Individual scripts per domain group, sharing common utilities.

Script Layout

scripts/config/
  sync.ts                              ← Orchestrator: runs all domain syncs
  sync-categories.ts                   ← categories.csv → categories.json
  sync-models.ts                       ← models.csv + model-tiers.csv → models.json
  sync-taxonomy.ts                     ← taxonomy-*.csv (7 files) → taxonomy-rules.json
  sync-challenge.ts                    ← format-voices, style-rules, etc. → challenge-rules.json
  sync-seed-controls.ts                ← seed-controls.csv → seed-controls.json
  sync-app-controls.ts                 ← app-controls/*.csv → app-controls.json
  lib/
    csv-reader.ts                      ← Parse CSV + row-level error reporting
    join.ts                            ← Companion CSV foreign-key joining
    validate.ts                        ← Zod validation with file:line:column errors
    checksum.ts                        ← Staleness detection for CI
    file-ref.ts                        ← @file: reference resolution

Shared Library

  • csv-reader.ts — Wraps csv-parse with typed output, tracks source file + row numbers for error reporting
  • join.tsjoinCompanions() groups companion rows by FK, nests them at dot-notation paths (e.g., vocabulary.domain_terms), supports flatten option for single-value arrays
  • validate.tsvalidateRows() runs Zod .parse() per row with file:line:column error formatting
  • checksum.ts — SHA-256 of CSV contents vs JSON contents for CI staleness detection
  • file-ref.ts — Detects @file: prefixes, resolves relative paths, reads file content inline

CLI Commands

# Day-to-day
bun run config:sync                    # Parse + validate + write all JSON
bun run config:sync --only taxonomy    # Sync one domain
bun run config:sync --dry-run          # Validate without writing
bun run config:check                   # CI: fail if JSON is stale vs CSV

# One-time migration
bun run config:export                  # Extract existing constants → CSV
bun run config:export --only taxonomy  # Export one domain
bun run config:verify                  # Prove round-trip matches original constants

Integration: Thin Wrapper Pattern

Existing TypeScript files keep their types, interfaces, and functions.
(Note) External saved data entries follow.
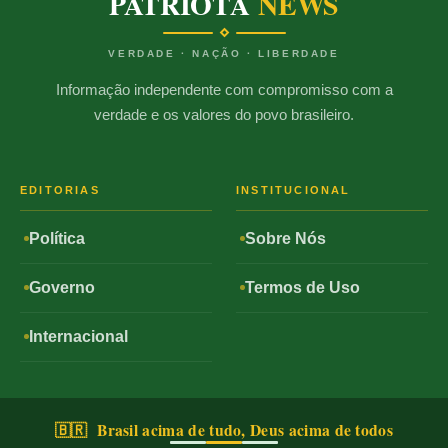
PATRIOTA
NEWS
VERDADE · NAÇÃO · LIBERDADE
Informação independente com compromisso com a
verdade e os valores do povo brasileiro.
EDITORIAS
INSTITUCIONAL
Política
Sobre Nós
Governo
Termos de Uso
Internacional
🇧🇷 Brasil acima de tudo, Deus acima de todos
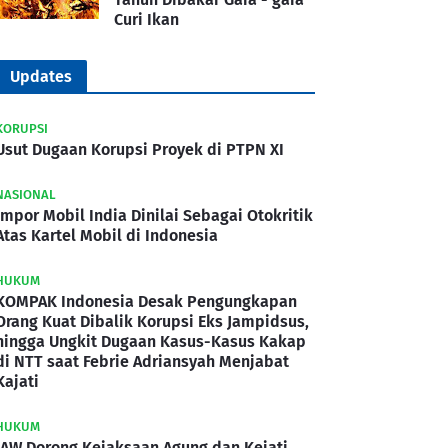
Curi Ikan
Updates
KORUPSI
Usut Dugaan Korupsi Proyek di PTPN XI
NASIONAL
Impor Mobil India Dinilai Sebagai Otokritik
Atas Kartel Mobil di Indonesia
HUKUM
KOMPAK Indonesia Desak Pengungkapan
Orang Kuat Dibalik Korupsi Eks Jampidsus,
hingga Ungkit Dugaan Kasus-Kasus Kakap
di NTT saat Febrie Adriansyah Menjabat
Kajati
HUKUM
IAW Dorong Kejaksaan Agung dan Kejati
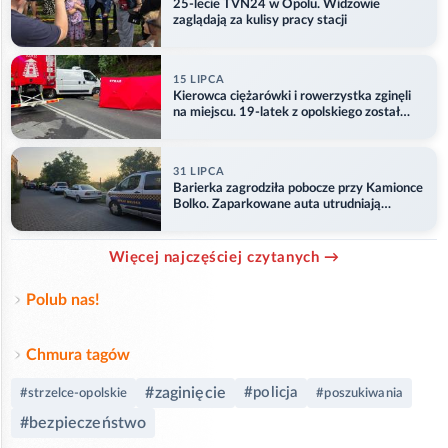
25-lecie TVN24 w Opolu. Widzowie
zaglądają za kulisy pracy stacji
15 LIPCA
Kierowca ciężarówki i rowerzystka zginęli
na miejscu. 19-latek z opolskiego został
ranny
31 LIPCA
Barierka zagrodziła pobocze przy Kamionce
Bolko. Zaparkowane auta utrudniają
przejazd
Więcej najczęściej czytanych →
Polub nas!
Chmura tagów
#zaginięcie
#policja
#strzelce-opolskie
#poszukiwania
#bezpieczeństwo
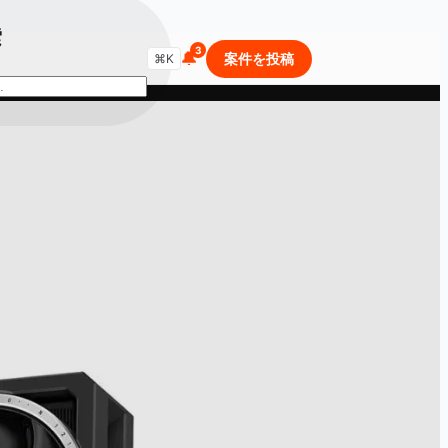
索
🔔
商品・セールを検索...
案件を投稿
⌘K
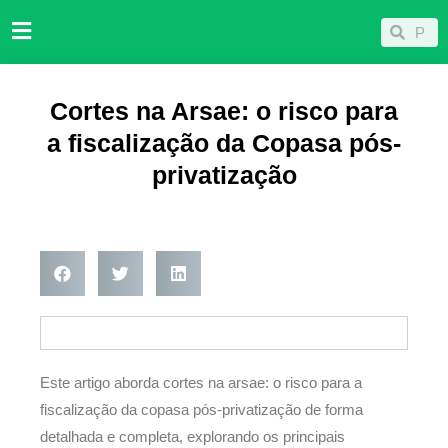
Ir
Pesqu
Pesquisar
para
o
conteúdo
Cortes na Arsae: o risco para
a fiscalização da Copasa pós-
privatização
Este artigo aborda cortes na arsae: o risco para a
fiscalização da copasa pós-privatização de forma
detalhada e completa, explorando os principais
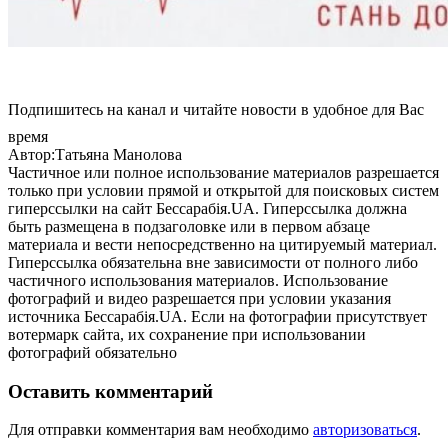
Подпишитесь на канал и читайте новости в удобное для Вас
время
Автор:Татьяна Манолова
Частичное или полное использование материалов разрешается
только при условии прямой и открытой для поисковых систем
гиперссылки на сайт Бессарабія.UA. Гиперссылка должна
быть размещена в подзаголовке или в первом абзаце
материала и вести непосредственно на цитируемый материал.
Гиперссылка обязательна вне зависимости от полного либо
частичного использования материалов. Использование
фотографий и видео разрешается при условии указания
источника Бессарабія.UA. Если на фотографии присутствует
вотермарк сайта, их сохранение при использовании
фотографий обязательно
Оставить комментарий
Для отправки комментария вам необходимо
авторизоваться
.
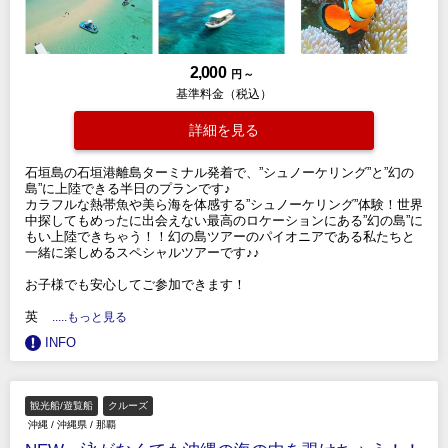
2,000
円 ～
基準料金（税込）
詳細を見る
石垣島の石垣港離島ターミナル発着で、”シュノーケリング”と”幻の
島”に上陸できる半日のプランです♪
カラフルな熱帯魚や美ら海を体感する”シュノーケリング”体験！世界
中探してもめったに出会えない最高のロケーションにある”幻の島”に
もい上陸できちゃう！！幻の島ツアーのパイオニアである私たちと
一緒に楽しめるスペシャルツアーです♪♪
お子様でも安心してご参加できます！
英
.....もっと見る
INFO
観光船/遊覧船
クルーズ
沖縄
/
沖縄県
/
那覇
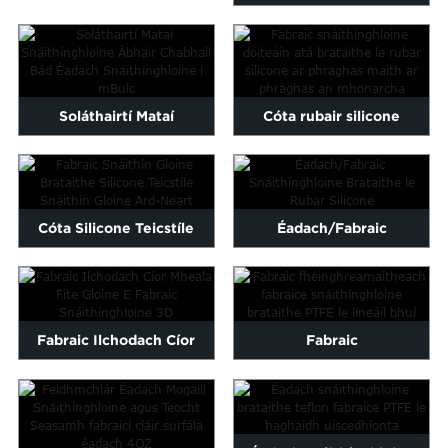
Grád Bia Praghas Iomaíoch
surfála Surfáil,
le ...
snáithínghloine...
Soláthairtí Mataí
Cóta rubair silicone
Snáithínghloine Ábhar
ardchaighdeáin ar
Cabhail Bád...
phraghas monarchan ...
Cóta Silicone Teicstíle
Éadach/Fabraic
Snáithín Gloine Ard-
Snáithínghloine Brataithe
Neart...
le Rubar Silicone
Fabraic Ilchodach Cíor
Fabraic
Mheala Fite Gloine E...
féinghreamaitheach
fiberglass brataithe PTFE ...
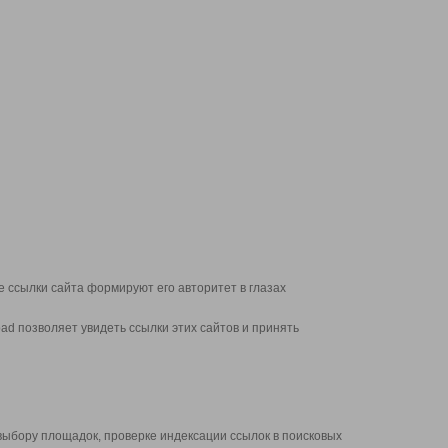
 ссылки сайта формируют его авторитет в глазах
d позволяет увидеть ссылки этих сайтов и принять
выбору площадок, проверке индексации ссылок в поисковых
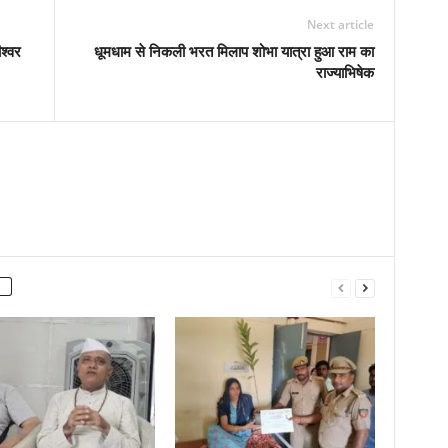
Next article
ीश्वर
धूमधाम से निकली भरत मिलाप शोभा यात्रा हुआ राम का
राज्याभिषेक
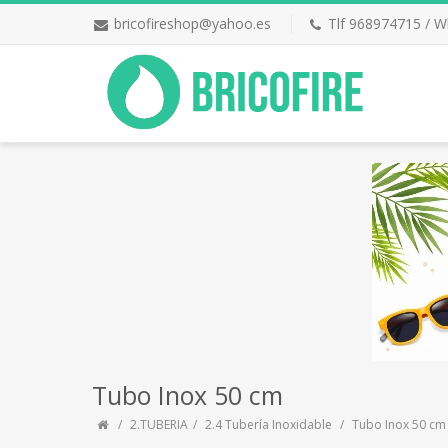
bricofireshop@yahoo.es
Tlf 968974715 / 
Tubo Inox 50 cm
2.TUBERIA
2.4 Tubería Inoxidable
Tubo Inox 50 cm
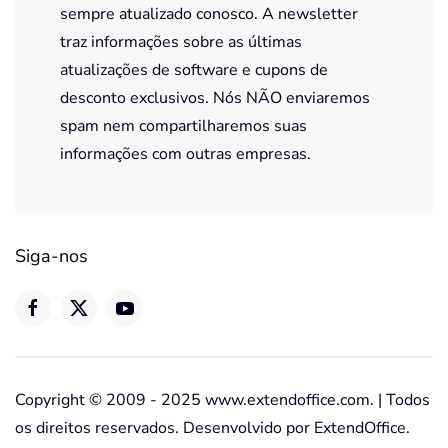
sempre atualizado conosco. A newsletter
traz informações sobre as últimas
atualizações de software e cupons de
desconto exclusivos. Nós NÃO enviaremos
spam nem compartilharemos suas
informações com outras empresas.
Siga-nos
Copyright © 2009 - 2025 www.extendoffice.com. | Todos
os direitos reservados. Desenvolvido por ExtendOffice.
Only the hardcoded data is replaced with JSON imports. All existing imports across the codebase remain unchanged.

Before

// packages/ai/src/challenge-content-rules.ts
export const FORMAT_VOICE: Record<ChallengeFormatSlug, FormatVoice> = {
  big_fan_of: {
    personality: 'You are a fellow superfan...',
    // ... hundreds of lines
  }
}

After

// packages/ai/src/challenge-content-rules.ts
import raw from '../../../config/generated/challenge-rules.json'

// Types stay here (unchanged)
export type ChallengeStyle = 'multiple_choice' | ...
export interface FormatVoice { ... }

// Data comes from JSON, validated at import time
export const FORMAT_VOICE = z.record(
  formatVoiceSchema
).parse(raw.format_voices)

// Functions stay here (unchanged)
export function validateChallengeContent(...) { ... }

Migration Map

FileData removedJSON sourceKeeps
packages/ai/src/challenge-content-rules.tsCHALLENGE_TONE_PREFIX, CHALLENGE_VOICE_CONSTITUTION, FORMAT_VOICE, FORMAT_RULES, STYLE_RULES, STYLE_VOICE, DIFFICULTY_LEVELS, BANNED_PATTERNS, CQ002_PREFIXESchallenge-rules.jsonTypes, interfaces, validation functions, CQ002_REGEX
packages/ai/src/taxonomy-content-rules.tsTAXONOMY_CONTENT_RULES, TAXONOMY_VOICEtaxonomy-rules.jsonTypes (TaxonomyContentRule, TaxonomyVocabulary, TaxonomyVoice)
packages/config/src/model-registry.tsMODEL_REGISTRY, DEFAULT_TIER_CONFIGmodels.jsonTypes, getModelEntry(), isDeprecated()
scripts/seed/generate-curated-entries.tsCATEGORY_SPECS (~350 lines)categories.jsonScript logic, AI generation, DB insertion
docs/projects/seeding/SEED.mdAll YAML control blocksseed-controls.jsonProse documentation (references JSON)
docs/APP-CONTROL.mdAll YAML control blocksapp-controls.jsonProse documentation (references JSON)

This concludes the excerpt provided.